Having it all is never enough for men like Trump, who consistently make recourse to behaviors that let them feel safe but ultimately prove counterproductive. Chief among these is erecting walls to shield themselves from unwelcome realities. These are not just physical barriers, like bunkers and compounds, but also a style of governance that privileges inner sanctums filled with flatterers and family members who screen out unwanted input and criticism and tell the leader only what he wants to hear.

Personality cults provide a different kind of buffer. Rallies offer the strongman a boost from contact with adoring followers who believe he rules by divine benediction, no matter how profane his past may be. “God wanted Donald Trump to become President,” former White House press secretary Sarah Sanders said in this tradition. Many leaders come to feel omnipotent and untouchable by misfortunes or illnesses that might fell ordinary men. “I feel so powerful,” Trump said of his speedy recovery from the coronavirus, which has killed hundreds of thousands of Americans. Unsurprisingly, Trump reportedly plans to hold rallies even after his electoral defeat, ostensibly in the service of drumming up support for his attempt to contest the results, though comparison with other authoritarians would suggest that he’s mostly hoping to restore his weakened sense of invulnerability.

None of this cushioning serves the leader well. Living inside his cocoon, he inevitably comes to believe his own propaganda. This encourages his worst traits — paranoia and hubris are common — and leads to bad decisions that eventually turn his people against him. Authoritarian history is full of disastrous actions taken out of pride and megalomania. Benito Mussolini insisted on entering World War II at Adolf Hitler’s side, against the advice of many of his generals. Trump believed that he could hoodwink the American people into believing the coronavirus was just an enhanced form of the flu, and he seems to be convinced that the election was stolen from him.

It’s not surprising that most authoritarians leave office involuntarily. The brutality and the arrogance that allow them to seize power leaves them ill-equipped to handle the downward arc of leadership. They experience decreasing popularity as a personal betrayal and often abandon their people, blaming them for the messes they themselves have caused.

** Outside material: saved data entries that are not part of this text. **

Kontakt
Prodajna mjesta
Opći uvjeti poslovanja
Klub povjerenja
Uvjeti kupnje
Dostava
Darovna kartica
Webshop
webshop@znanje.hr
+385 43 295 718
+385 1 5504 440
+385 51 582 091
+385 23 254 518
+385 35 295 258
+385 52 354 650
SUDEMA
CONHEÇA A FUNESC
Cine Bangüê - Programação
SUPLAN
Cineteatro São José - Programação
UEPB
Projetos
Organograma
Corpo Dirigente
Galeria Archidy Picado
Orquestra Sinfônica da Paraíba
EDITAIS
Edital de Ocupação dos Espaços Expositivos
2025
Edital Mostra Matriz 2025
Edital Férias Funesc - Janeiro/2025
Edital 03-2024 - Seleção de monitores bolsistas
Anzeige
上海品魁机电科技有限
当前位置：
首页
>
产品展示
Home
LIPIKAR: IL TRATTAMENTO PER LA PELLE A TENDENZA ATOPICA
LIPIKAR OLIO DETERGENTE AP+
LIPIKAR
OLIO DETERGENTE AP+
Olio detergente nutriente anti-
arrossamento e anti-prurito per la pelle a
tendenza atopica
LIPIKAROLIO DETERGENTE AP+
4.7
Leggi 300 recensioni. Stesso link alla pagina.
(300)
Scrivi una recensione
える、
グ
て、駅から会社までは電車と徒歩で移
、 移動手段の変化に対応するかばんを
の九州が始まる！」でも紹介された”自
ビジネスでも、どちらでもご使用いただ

This was the case with Congo’s Mobutu Sese Seko. By 1990, decades of kleptocracy and violent behavior had turned elites and the population against the man who had gained power in 1965 through a military coup. “Something died in him from that moment on,” said former aide Honoré Ngbanda of Mobutu’s awakening to how much his people hated him. Even hiring dictator-whisperer lobbyists Roger Stone and Paul Manafort could do little. Soon Mobutu retreated to his palace compound in Gbadolite and was overthrown by rebel leader Laurent Kabila when he traveled to Switzerland for treatment of prostate cancer. In 1997, he went into exile in Morocco, where he died a few months later.

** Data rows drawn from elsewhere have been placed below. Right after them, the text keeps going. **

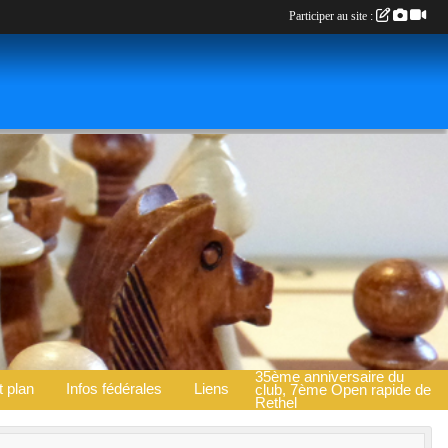
Participer au site :
35ème anniversaire du
t plan
Infos fédérales
Liens
club, 7ème Open rapide de
Rethel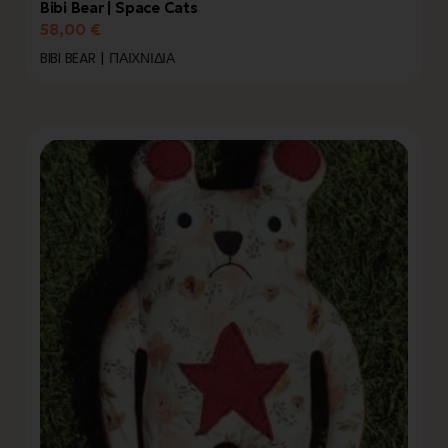
Bibi Bear | Space Cats
58,00
€
BIBI BEAR
ΠΑΙΧΝΊΔΙΑ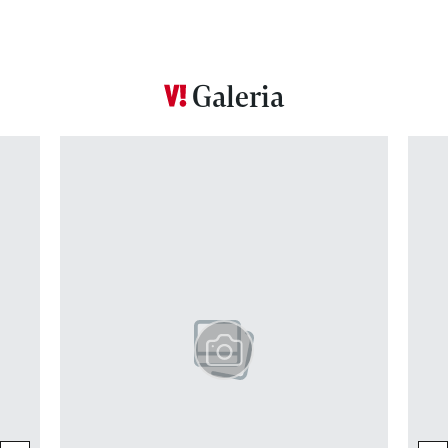
Galeria
Pokazywanie elementu 1 z 12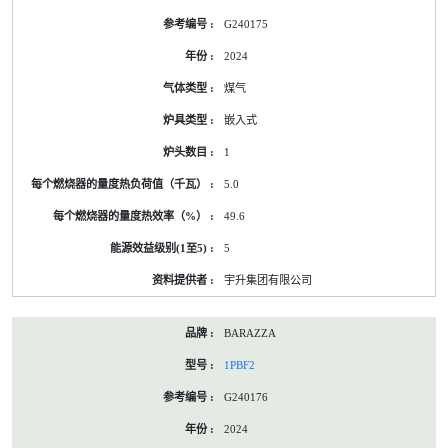
的
G240175
能
源
2024
标
签
煤气
资
料
嵌入式
1
5.0
49.6
5
宇升集团有限公司
BARAZZA
1PBF2
G240176
2024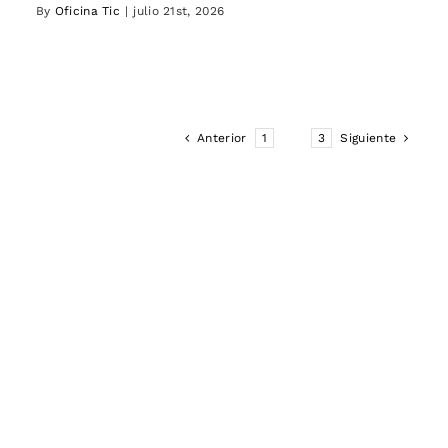
By
Oficina Tic
|
julio 21st, 2026
Anterior
1
2
3
Siguiente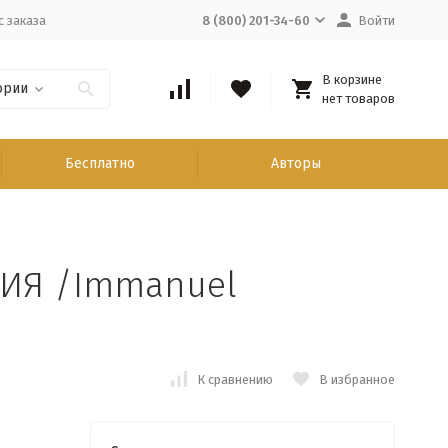
с заказа
8 (800) 201-34-60
Войти
В корзине
ории
нет товаров
Бесплатно
Авторы
ИЯ /Immanuel
К сравнению
В избранное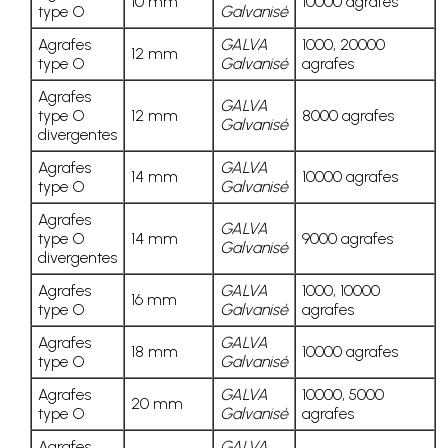
10 mm
10000 agrafes
type O
Galvanisé
Agrafes
GALVA
1000, 20000
12 mm
type O
Galvanisé
agrafes
Agrafes
GALVA
type O
12 mm
8000 agrafes
Galvanisé
divergentes
Agrafes
GALVA
14 mm
10000 agrafes
type O
Galvanisé
Agrafes
GALVA
type O
14 mm
9000 agrafes
Galvanisé
divergentes
Agrafes
GALVA
1000, 10000
16 mm
type O
Galvanisé
agrafes
Agrafes
GALVA
18 mm
10000 agrafes
type O
Galvanisé
Agrafes
GALVA
10000, 5000
20 mm
type O
Galvanisé
agrafes
Agrafes
GALVA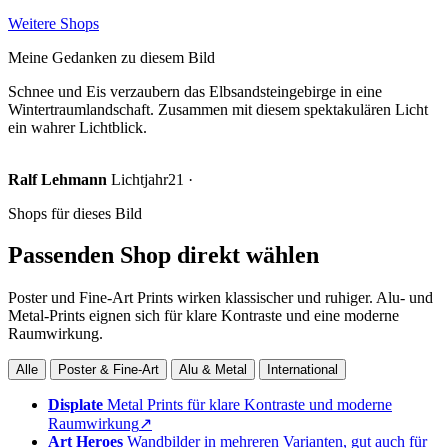
Weitere Shops
Meine Gedanken zu diesem Bild
Schnee und Eis verzaubern das Elbsandsteingebirge in eine
Wintertraumlandschaft. Zusammen mit diesem spektakulären Licht
ein wahrer Lichtblick.
Ralf Lehmann
Lichtjahr21 ·
Shops für dieses Bild
Passenden Shop direkt wählen
Poster und Fine-Art Prints wirken klassischer und ruhiger. Alu- und
Metal-Prints eignen sich für klare Kontraste und eine moderne
Raumwirkung.
Alle
Poster & Fine-Art
Alu & Metal
International
Displate
Metal Prints für klare Kontraste und moderne
Raumwirkung
↗
Art Heroes
Wandbilder in mehreren Varianten, gut auch für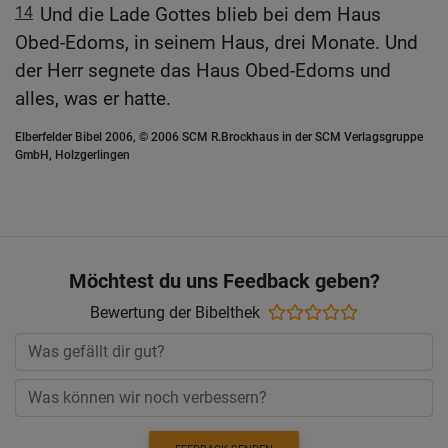
14
Und die Lade Gottes blieb bei dem Haus
Obed-Edoms, in seinem Haus, drei Monate. Und
der Herr segnete das Haus Obed-Edoms und
alles, was er hatte.
Elberfelder Bibel 2006, © 2006 SCM R.Brockhaus in der SCM Verlagsgruppe
GmbH, Holzgerlingen
Möchtest du uns Feedback geben?
Bewertung der Bibelthek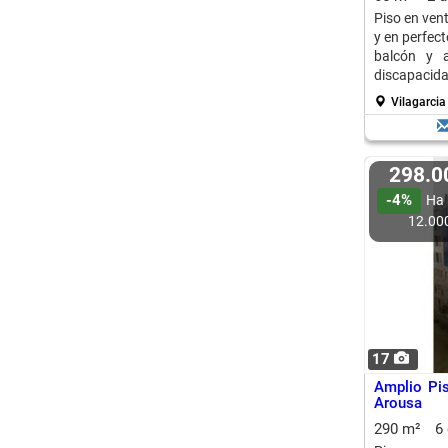
Piso en ven
y en perfect
balcón y 
discapacida
Vilagarcia
298.
-4%
Ha 
12.00
17
Amplio Pis
Arousa
290 m²
6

Trump hews to this history of denial in front of adversity. He has refused to accept defeat by Biden, seemingly embracing as true the fiction that the election was stolen from him, rather than accept responsibility for mismanaging the pandemic. The president reportedly has no intention of preparing a concession speech, leaving his cowed inner circle to contemplate holding an intervention to get him to accept the truth. As Bess Levin writes in Vanity Fair, “Trump apparently thinks he can just go on being president even though the American people have fired him.” Nor is it surprising that the enhanced security perimeter around the White House grounds, erected to shield Trump from protesters during the Black Lives Matter demonstrations this summer, is back, so he can block out any voices he does not care to hear.

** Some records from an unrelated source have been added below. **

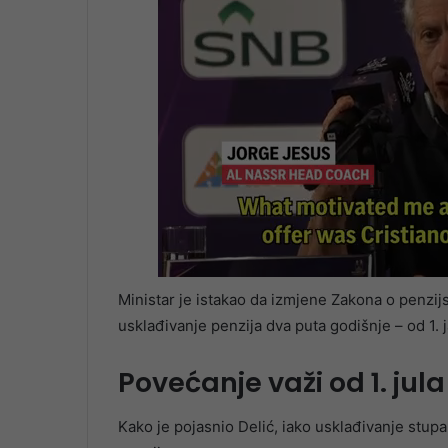
Ministar je istakao da izmjene Zakona o penz
usklađivanje penzija dva puta godišnje – od 1. ja
Povećanje važi od 1. jula
Kako je pojasnio Delić, iako usklađivanje stupa 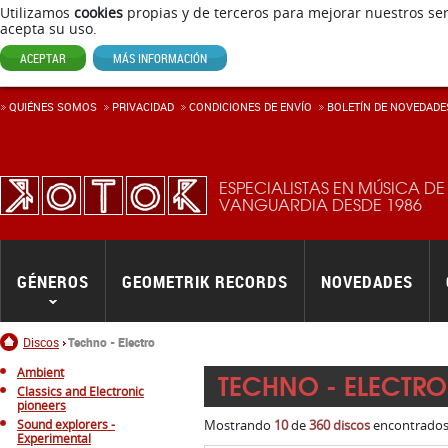
Utilizamos
cookies
propias y de terceros para mejorar nuestros ser
acepta su uso.
ACEPTAR
MÁS INFORMACIÓN
QUIÉNES SOMOS
PRIVACIDAD
CONDICIONES DE ENVÍ­O
BOLETÍN DE NOVEDADE
ESPECIALISTAS EN MÚSICA DE
VANGUARDIA DESDE 1986
GÉNEROS
GEOMETRIK RECORDS
NOVEDADES
Inicio
Discos
Techno - Electro
Ambient
TECHNO - ELECTRO
Classics and Electronic
pioneers
Sound explorers -
Mostrando
10
de
360 discos
encontrados.
Experimental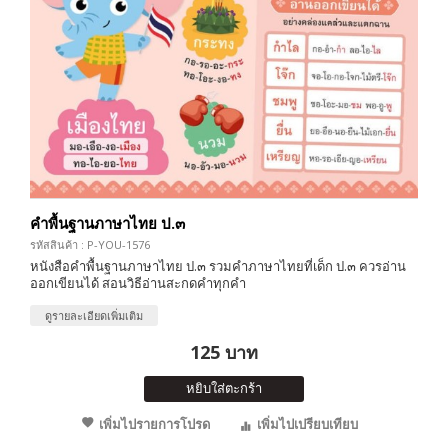
คำพื้นฐานภาษาไทย ป.๓
รหัสสินค้า : P-YOU-1576
หนังสือคำพื้นฐานภาษาไทย ป.๓ รวมคำภาษาไทยที่เด็ก ป.๓ ควรอ่าน
ออกเขียนได้ สอนวิธีอ่านสะกดคำทุกคำ
ดูรายละเอียดเพิ่มเติม
125 บาท
หยิบใส่ตะกร้า
เพิ่มไปรายการโปรด
เพิ่มไปเปรียบเทียบ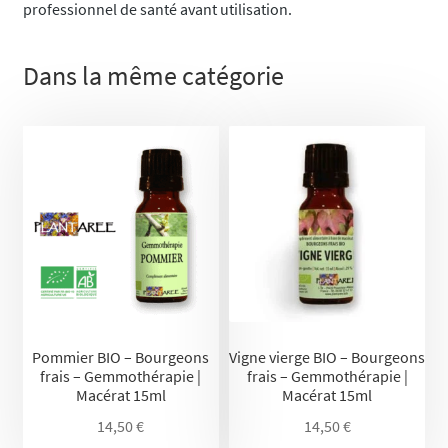
professionnel de santé avant utilisation.
Dans la même catégorie
Pommier BIO – Bourgeons
Vigne vierge BIO – Bourgeons
frais – Gemmothérapie |
frais – Gemmothérapie |
Macérat 15ml
Macérat 15ml
14,50
€
14,50
€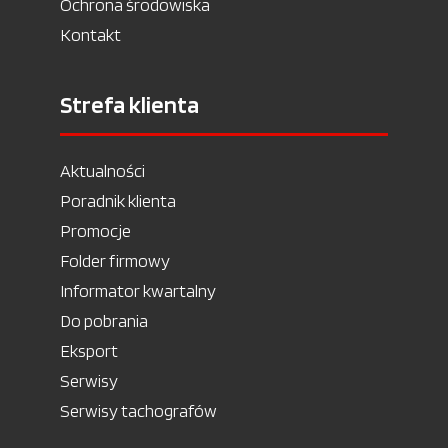
Ochrona środowiska
Kontakt
Strefa klienta
Aktualności
Poradnik klienta
Promocje
Folder firmowy
Informator kwartalny
Do pobrania
Eksport
Serwisy
Serwisy tachografów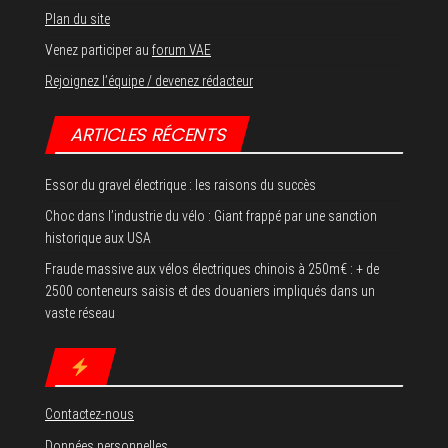
Plan du site
Venez participer au
forum VAE
Rejoignez l’équipe / devenez rédacteur
ARTICLES RÉCENTS
Essor du gravel électrique : les raisons du succès
Choc dans l’industrie du vélo : Giant frappé par une sanction
historique aux USA
Fraude massive aux vélos électriques chinois à 250m€ : + de
2500 conteneurs saisis et des douaniers impliqués dans un
vaste réseau
Contactez-nous
Données personnelles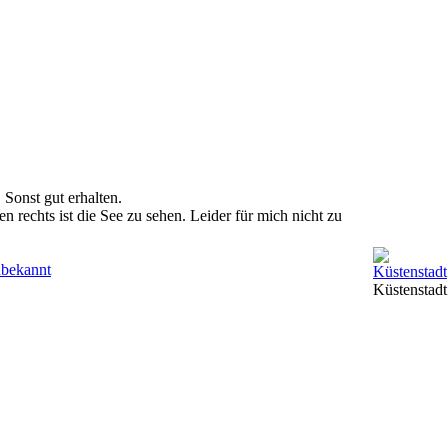
Sonst gut erhalten.
rechts ist die See zu sehen. Leider für mich nicht zu
bekannt
Küstenstadt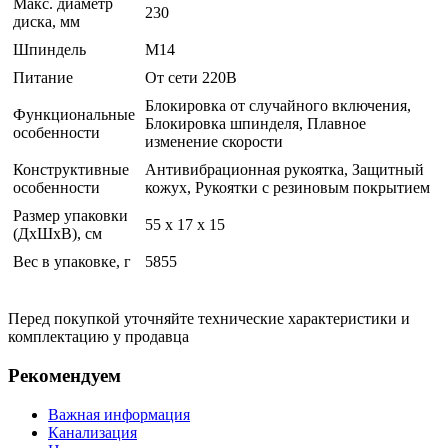
Макс. диаметр
230
диска, мм
Шпиндель
M14
Питание
От сети 220В
Блокировка от случайного включения,
Функциональные
Блокировка шпинделя, Плавное
особенности
изменение скорости
Конструктивные
Антивибрационная рукоятка, Защитный
особенности
кожух, Рукоятки с резиновым покрытием
Размер упаковки
55 x 17 x 15
(ДхШхВ), см
Вес в упаковке, г
5855
Перед покупкой уточняйте технические характеристики и
комплектацию у продавца
Рекомендуем
Важная информация
Канализация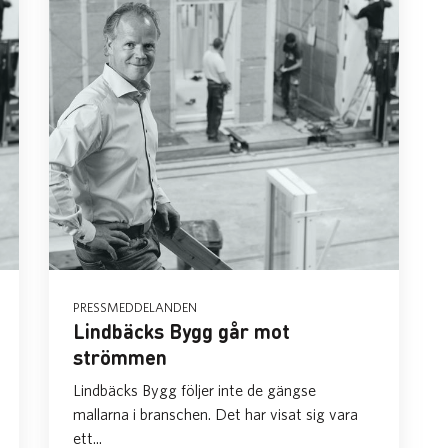
PRESSMEDDELANDEN
Lindbäcks Bygg går mot
strömmen
​Lindbäcks Bygg följer inte de gängse
mallarna i branschen. Det har visat sig vara
ett...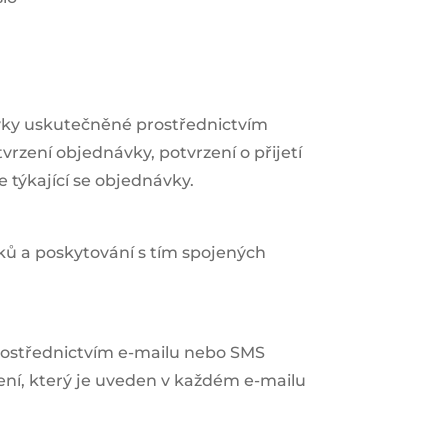
vky uskutečněné prostřednictvím
vrzení objednávky, potvrzení o přijetí
 týkající se objednávky.
ků a poskytování s tím spojených
prostřednictvím e-mailu nebo SMS
ení, který je uveden v každém e-mailu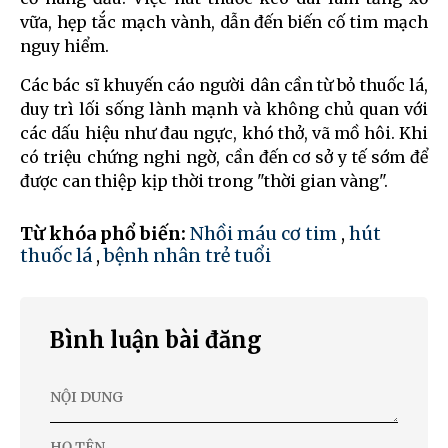
vữa, hẹp tắc mạch vành, dẫn đến biến cố tim mạch
nguy hiểm.
Các bác sĩ khuyến cáo người dân cần từ bỏ thuốc lá,
duy trì lối sống lành mạnh và không chủ quan với
các dấu hiệu như đau ngực, khó thở, vã mồ hôi. Khi
có triệu chứng nghi ngờ, cần đến cơ sở y tế sớm để
được can thiệp kịp thời trong "thời gian vàng".
Từ khóa phổ biến:
Nhồi máu cơ tim
,
hút
thuốc lá
,
bệnh nhân trẻ tuổi
Bình luận bài đăng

Strongmen have gained power in different ways over a century, but one thing holds true: They are especially dangerous when their power is threatened. Trump could not pull off the solutions his illiberal contemporaries have used to stay in office, such as gaming elections through digital and legal manipulation (Russian President Vladimir Putin’s methods), or by consolidating power sufficient to rule by decree (Orbán’s way). But the rage that will grow in Trump as reality sinks in may make for a rocky transition to Biden’s presidency. Americans would do well to be prepared.